In summary, for insulin-dependent patients, bariatric surgery offers favourable outcomes improving diabetes. In our study, at 3 years, 73.5% of the Roux-en-Y gastric bypass groups and 60% of the sleeve gastrectomy groups were able to stop insulin; complete T2DM remission was observed in 17.6 and 30%; and weight loss was elicit at a rate of 68.2 and 56.8% EWL, respectively. These data suggest that even in the case of a more severe presentation, as in insulin-dependent patients, remission can occur after bariatric surgery; and a portion of non-remitters no longer required insulin. RYGB appears to be superior to SG improving metabolic parameters and weight loss, especially at 2 years follow-up. Altogether, these outcomes have a bearing on the control of T2DM, which consequently improves quality of life and reduces associated costs. Very few studies have shown results in this subset of patients associated to these two procedures.

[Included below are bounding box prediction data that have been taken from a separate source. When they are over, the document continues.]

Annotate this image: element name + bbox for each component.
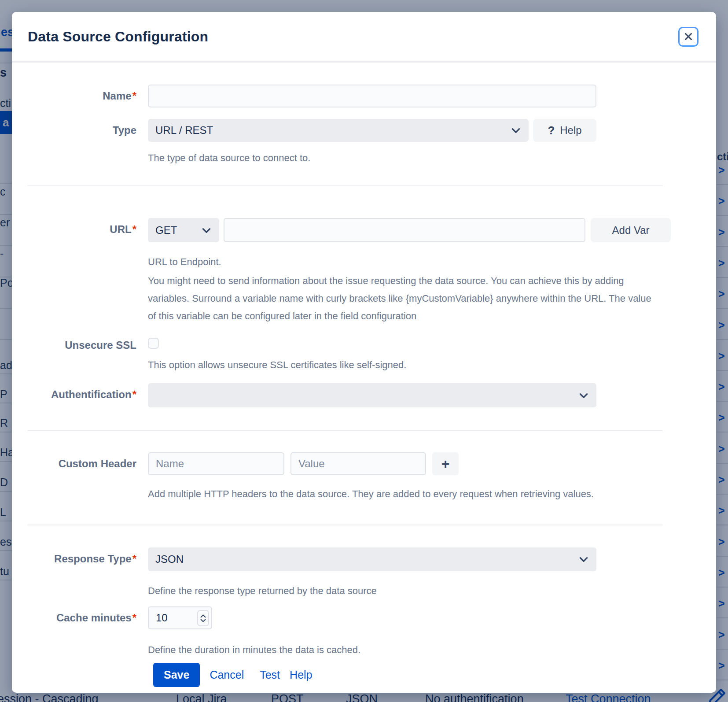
data-source-configuration-modal: Data Source Configuration Name* T — [12, 12, 716, 693]
required-asterisk: * — [132, 90, 136, 102]
type-field-row: Type URL / REST ? Help — [12, 119, 716, 165]
unsecure-ssl-helper-text: This option allows unsecure SSL certific… — [148, 358, 596, 372]
type-select-value: URL / REST — [155, 124, 213, 137]
chevron-down-icon — [578, 554, 589, 565]
response-type-helper-text: Define the response type returned by the… — [148, 584, 596, 598]
type-helper-text: The type of data source to connect to. — [148, 151, 596, 165]
section-divider — [28, 430, 662, 431]
authentification-row: Authentification* — [12, 383, 716, 407]
cancel-button[interactable]: Cancel — [210, 663, 244, 687]
test-button-label: Test — [260, 669, 280, 681]
authentification-select[interactable] — [148, 383, 596, 407]
chevron-down-icon — [510, 125, 522, 136]
response-type-select[interactable]: JSON — [148, 547, 596, 571]
response-type-value: JSON — [155, 553, 184, 565]
cache-minutes-row: Cache minutes* De — [12, 606, 716, 657]
url-field-row: URL* GET Add Var — [12, 218, 716, 325]
required-asterisk: * — [132, 612, 136, 624]
spinner-up-icon — [200, 614, 206, 618]
modal-actions-row: Save Cancel Test Help — [12, 663, 716, 687]
save-button[interactable]: Save — [153, 663, 200, 687]
add-var-button-label: Add Var — [612, 224, 650, 236]
name-label: Name* — [28, 85, 136, 103]
custom-header-name-input[interactable] — [148, 452, 284, 475]
modal-title: Data Source Configuration — [28, 29, 208, 45]
custom-header-label: Custom Header — [28, 452, 136, 470]
section-divider — [28, 185, 662, 186]
modal-body: Name* Type URL / REST — [12, 63, 716, 693]
close-icon — [683, 31, 694, 42]
unsecure-ssl-row: Unsecure SSL This option allows unsecure… — [12, 338, 716, 372]
unsecure-ssl-checkbox[interactable] — [148, 338, 159, 349]
help-button-label: Help — [560, 124, 581, 137]
url-label: URL* — [28, 218, 136, 236]
name-input[interactable] — [148, 85, 596, 107]
help-button[interactable]: ? Help — [533, 119, 596, 142]
response-type-row: Response Type* JSON Define the response … — [12, 547, 716, 598]
custom-header-helper-text: Add multiple HTTP headers to the data so… — [148, 488, 596, 501]
cache-minutes-helper-text: Define the duration in minutes the data … — [148, 643, 596, 657]
screen: es s cti a cer-PoadPRHaDLestu ctio >>>>>… — [0, 0, 728, 702]
type-label: Type — [28, 119, 136, 137]
required-asterisk: * — [132, 223, 136, 235]
section-divider — [28, 525, 662, 525]
save-button-label: Save — [164, 669, 189, 681]
help-link-button[interactable]: Help — [290, 663, 312, 687]
response-type-label: Response Type* — [28, 547, 136, 565]
http-method-select[interactable]: GET — [148, 218, 219, 242]
chevron-down-icon — [578, 390, 589, 401]
spinner-down-icon — [200, 619, 206, 622]
url-helper-line1: URL to Endpoint. — [148, 255, 683, 269]
custom-header-value-input[interactable] — [290, 452, 426, 475]
unsecure-ssl-label: Unsecure SSL — [28, 338, 136, 352]
test-button[interactable]: Test — [260, 663, 280, 687]
type-select[interactable]: URL / REST — [148, 119, 529, 142]
add-header-button[interactable]: + — [432, 452, 459, 475]
add-var-button[interactable]: Add Var — [591, 218, 671, 242]
chevron-down-icon — [201, 225, 212, 236]
question-mark-icon: ? — [548, 124, 555, 137]
required-asterisk: * — [132, 553, 136, 565]
close-button[interactable] — [678, 27, 699, 47]
authentification-label: Authentification* — [28, 383, 136, 401]
url-input[interactable] — [224, 218, 585, 242]
plus-icon: + — [441, 456, 450, 472]
cache-minutes-spinner[interactable] — [197, 610, 209, 626]
required-asterisk: * — [132, 388, 136, 400]
help-link-label: Help — [290, 669, 312, 681]
cancel-button-label: Cancel — [210, 669, 244, 681]
name-field-row: Name* — [12, 85, 716, 107]
http-method-value: GET — [155, 224, 177, 236]
url-helper-line2: You might need to send information about… — [148, 272, 661, 325]
custom-header-row: Custom Header + Add multiple HTTP header… — [12, 452, 716, 501]
modal-header: Data Source Configuration — [12, 12, 716, 63]
cache-minutes-label: Cache minutes* — [28, 606, 136, 624]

A limitation of this study is the attrition of the cohort partly explained by the nature of the source of the data in the Registry. As mentioned the rate of follow-up is based on the amount of participants who consent to participate, and is contingent on diligent, up to date data entry at each site; patients may also discontinue their visits. The attrition particularly affected the smaller insulin-dependent SG group. Another limitation is that a small number of patients (n = 5) who have had a previous bariatric surgery before and 24 who underwent a second bariatric surgery as part of a revision or repair during follow up, were not excluded: 14 no insulin/RYGB; 6 no insulin/SG; 7 insulin/RGYB; 2 insulin/SG. Of the insulin-dependent patients 3 continued with insulin up to 2 years and experienced no remission, the rest (6) received medications up to 6 months but there is no data to determine remission. At baseline; of the 20 non-insulin patients; 16 were using oral medications; 4 did not receive any; and all were without medications from 6 months thereafter, however no data on remission is available. Our study has also considerable strengths, such as the centralization of all the outcome measurements, the high degree of complete and standardized data-collection at each visit, and despite the attrition; the number of insulin-dependent patients in each cohort during a 2 year period allows us to explore the impact of bariatric surgery in these patients compared to diabetics on oral agents, and contributes to the literature in this regard. The Bariatric Registry will soon include follow-up to 5 years for all patients that should allow additional assessment of even longer-term outcomes and increased volume of patients, particularly for the sleeve gastrectomy group to support the results presented now.

Conclusions

Our study shows that bariatric surgery led to an improvement of T2DM, as demonstrated by the reduction of diabetes medication use and remission in all groups, even patients with more advance disease requiring insulin, although to a lesser rate compared to patients on oral medications. Insulin dependence did not affect weight loss. Compared to SG, RYGB appears to be more effective in improving metabolic parameters in insulin-dependent type two diabetic patients. Roux-en-Y gastric bypass should be the preferred surgical option for this group, it should also be recommended earlier in the course of treatment as the likelihood of achieving complete remission diminishes once insulin therapy becomes a necessity.